Pitch tracks vs auditory impression

Technically, pitch is the auditory sensation of the periodicity in the speech signal, the sequence of air pressure variations emitted by the speaker and impinging on the listener's eardrum. This periodicity amounts to repetitions of the same, or nearly the same, pattern of vibration. The pattern of vibration determines the sound quality (the vowel quality, say) that we perceive. The periodicity is determined by the rate of vocal cord vibration, the speed with which the vocal cords open and close, or vibrate. Rates of vibration in male speakers average around 125 Hz, while those in female speakers, whose larynxes are much smaller in the front to back dimension than those of men, average around 225 Hz, where "Hz" stand for the number of opening-and-closing actions per second. A speaker can change the rate of vocal cord vibration by making the vocal cords slacker (for lower rates) or tenser (for higher rates).

In this course, you will often see pitch tracks of the examples. These are produced by analysis programmes that take the speech signal as input and are sensitive to the periodicity in the signal caused by the vibrations of the vocal cords. Short of measuring these vibrations at the larynx itself with strap-on electrodes on the skin covering the larynx, this is our best estimate of how fast the vocal cords are vibrating. Nevertheless, they should be treated with caution, for a number of reasons:

  1. Pitch trackers make mistakes

    When the voice becomes creaky at lower pitches, the algorithm may be confused by peaks in the signal that do not derive from the vibratory action, and doubling errors may occur. Here is an example.

    Play audioAudio example

    Similarly, the algorithm may miss every second periodicity peak, 'believing' these peaks determine the sound quality rather than the periodicity. In such cases halving errors will occur. Here is an example.

    Play audioAudio example

    Doubling errors and halving errors are usually easy to detect; the pitch track shows a sudden change to a value half or double that of the immediately preceding value, and there is no auditory impression that corresponds to this jump. (No, our ears never make such errors in normal speech signals!)

    We hope that we have spotted, and corrected, all the doubling and halving errors that we encountered in the material in this course.

  2. Pitch tracks of voiced and voiceless consonants

    Pitch tracks will show no record during voiceless consonants, while voiced obstruents, particularly plosives like [b,d], may impede the airflow needed to keep the vocal cords vibrating, causing the periodicity to dip down. Because we do not perceive these effects intonationally, the same intonation contour will look rather different depending on the consonants in them. Compare the pitch tracks for "papapa", "dadada" and "mamama", pronounced with the same pitch.

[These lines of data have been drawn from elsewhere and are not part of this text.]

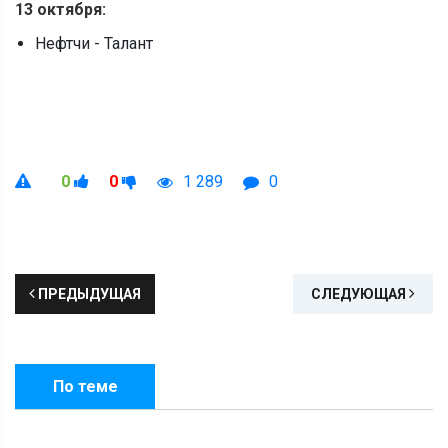
13
октября:
Нефтчи - Талант
0
0
1 289
0
ПРЕДЫДУЩАЯ
СЛЕДУЮЩАЯ
По теме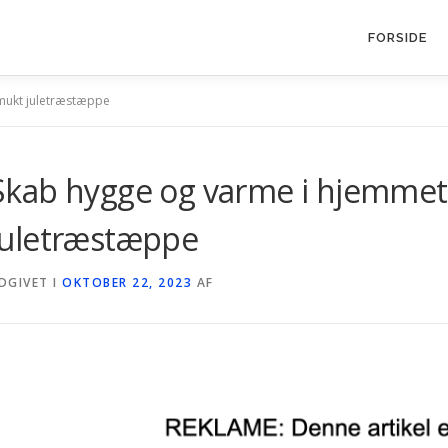
FORSIDE
mukt juletræstæppe
Skab hygge og varme i hjemme
juletræstæppe
DGIVET I
OKTOBER 22, 2023
AF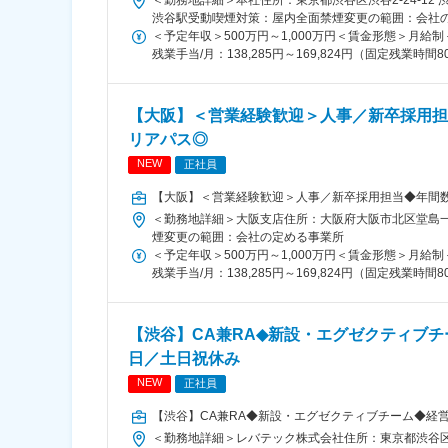
成長できる体制を整えています。
＜勤務地詳細＞本社住所：東京都渋谷区渋谷2-24-12 
渋谷駅受動喫煙対策：屋内全面禁煙変更の範囲：会社
＜予定年収＞500万円～1,000万円＜賃金形態＞月給制＜
【1日の流れ】
残業手当/月：138,285円～169,824円（固定残業
(1)「看護のお仕事」に新規登録された求職者様へ電
給＞350,000円～430,000円（一律手当を含む
▽
の上、決定させていただきます※一部、転職支援金と
(2)担当する求職者様へ紹介する病院の確認や、求職
与を下回ることもあります※固定残業時間＝実残業時間
【大阪】＜営業経験歓迎＞人事／新卒採用担
また、紹介先病院を増やすため、取引のない病院にご
賃金はあくまでも目安の金額であり、選考を通じて上下
リアパス◎
です。
▽
NEW
正社員
(3)求職者様と希望の勤務地や勤務状況のご相談
▽
【大阪】＜営業経験歓迎＞人事／新卒採用担当◆年間数
(4)事務処理、退社
＜勤務地詳細＞大阪支店住所：大阪府大阪市北区堂島一丁
煙変更の範囲：会社の定める事業所
＜予定年収＞500万円～1,000万円＜賃金形態＞月給制＜
対象となる方
残業手当/月：138,285円～169,824円（固定残業
給＞350,000円～430,000円（一律手当を含む
＜未経験歓迎・第二新卒歓迎＞35歳以下の方(若年層
の上、決定させていただきます※一部、転職支援金と
・35歳未満(若年層の長期キャリア形成の為)
与を下回ることもあります※固定残業時間＝実残業時間
【渋谷】CA兼RA◆新設・エグゼクティブチ
・未経験歓迎
賃金はあくまでも目安の金額であり、選考を通じて上下
日／土日祝休み
・第二新卒歓迎
です。
NEW
正社員
※当社では人物重視の採用をしております。
【渋谷】CA兼RA◆新設・エグゼクティブチーム◆経営
入社にあたって、営業・業界経験の有無は問いません
＜勤務地詳細＞レバテック株式会社住所：東京都渋谷区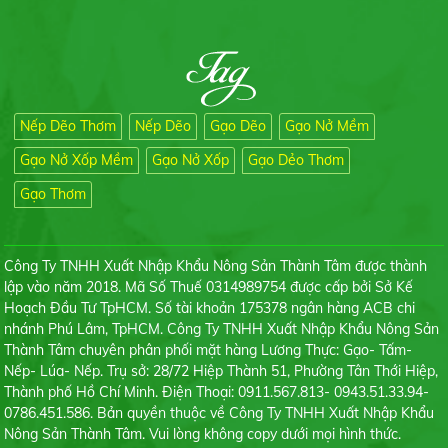
Liên hệ
Nếp Dẽo Thơm
Nếp Dẽo
Gạo Dẽo
Gạo Nở Mềm
Gạo Lài Sữa
Liên hệ
Gạo Nở Xốp Mềm
Gạo Nở Xốp
Gạo Dẻo Thơm
Gạo Thơm
Công Ty TNHH Xuất Nhập Khẩu Nông Sản Thành Tâm được thành
lập vào năm 2018. Mã Số Thuế 0314989754 được cấp bởi Sở Kế
Gạo Tài Nguyên Chợ Đào
Hoạch Đầu Tư TpHCM. Số tài khoản 175378 ngân hàng ACB chi
Liên hệ
nhánh Phú Lâm, TpHCM. Công Ty TNHH Xuất Nhập Khẩu Nông Sản
Thành Tâm chuyên phân phối mặt hàng Lương Thực: Gạo- Tấm-
Nếp- Lúa- Nếp. Trụ sở: 28/72 Hiệp Thành 51, Phường Tân Thới Hiệp,
Thành phố Hồ Chí Minh. Điện Thoại: 0911.567.813- 0943.51.33.94-
0786.451.586. Bản quyền thuộc về Công Ty TNHH Xuất Nhập Khẩu
Nông Sản Thành Tâm. Vui lòng không copy dưới mọi hình thức.
Tấm Tài Nguyên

    Play audioAudio example
    Play audioAudio example
  3. Effects of articulation

    The articulation of vowels and consonants may affect the tenseness of the vocal cords, and so interfere with the rate of vocal cords vibration. High vowels like [i,u] are pronounced with the tongue high in the mouth, causing the root of the tongue to pull up the forward part of the larynx to which the vocal cords are attached. For this reason, higher vowels will on average be pronounced with higher vibration rates than lower vowels, like [a]. We don't normally hear this type of difference, and it doesn't usually cause any problems when relating the pitch track to our auditory impression of the intonation.
    Second, voiceless consonants like [p,s] are pronounced with an active opening gesture of the vocal cords, to ensure an open glottis. This gesture causes the vocal cords to be a little tenser than they are for the corresponding voiced consonants, with the result that the rate of vocal cord vibration immediately after a voiceless obstruent is on average a little higher than after voiced consonants. This effect is again cancelled out by the listener, but it can be very noticeable in a pitch track. In the following example, the pitch (in the technical, 'auditory' sense) smoothly goes from "niks" to "anders", but the pitch track shows a raised F0 after the [s] of "niks".

    Play audioAudio example

In general, you must train yourself to recognise intonation contours on an auditory basis. The pitch track will serve various functions during this process. In the beginning it may teach you basic things like whether the pitch goes up or down. Later, you will see how consonants may cause gaps in the tracks, or distort them in ways indicated above. And later still, you may learn to see in more detail how the physical appearance of the same intonation contour may vary according to the segmental structure.